**What is expected**
The entries below hold a line with "3 and The Riftbreaker" and a line with "john.tiy@bcht.org.nz". Return those lines and all that lie between them, exactly and only.

**Information shown**
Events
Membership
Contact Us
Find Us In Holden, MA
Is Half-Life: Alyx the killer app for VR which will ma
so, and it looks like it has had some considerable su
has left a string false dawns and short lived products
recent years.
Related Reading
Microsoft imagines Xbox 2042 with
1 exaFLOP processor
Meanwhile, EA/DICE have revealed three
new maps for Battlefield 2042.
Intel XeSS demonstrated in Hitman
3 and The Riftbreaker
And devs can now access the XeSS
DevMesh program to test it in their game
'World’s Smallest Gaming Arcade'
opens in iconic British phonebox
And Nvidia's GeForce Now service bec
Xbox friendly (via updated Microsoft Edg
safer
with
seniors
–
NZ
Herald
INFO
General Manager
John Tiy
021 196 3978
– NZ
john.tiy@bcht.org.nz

==

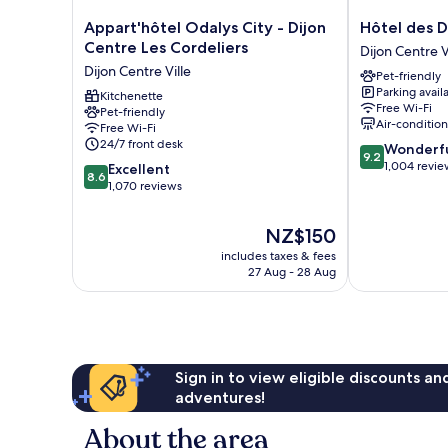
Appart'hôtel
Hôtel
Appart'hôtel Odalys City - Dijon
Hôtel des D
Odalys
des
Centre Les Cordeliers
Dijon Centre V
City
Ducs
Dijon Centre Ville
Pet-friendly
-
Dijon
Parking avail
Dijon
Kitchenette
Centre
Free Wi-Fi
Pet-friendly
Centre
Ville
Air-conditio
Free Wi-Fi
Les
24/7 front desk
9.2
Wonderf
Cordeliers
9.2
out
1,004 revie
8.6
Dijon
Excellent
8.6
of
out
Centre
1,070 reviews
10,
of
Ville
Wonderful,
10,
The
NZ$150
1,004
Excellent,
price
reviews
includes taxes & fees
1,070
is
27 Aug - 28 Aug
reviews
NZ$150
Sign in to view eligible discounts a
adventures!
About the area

**Expected output**
3 and The Riftbreaker
And devs can now access the XeSS
DevMesh program to test it in their game
'World’s Smallest Gaming Arcade'
opens in iconic British phonebox
And Nvidia's GeForce Now service bec
Xbox friendly (via updated Microsoft Edg
safer
with
seniors
–
NZ
Herald
INFO
General Manager
John Tiy
021 196 3978
– NZ
john.tiy@bcht.org.nz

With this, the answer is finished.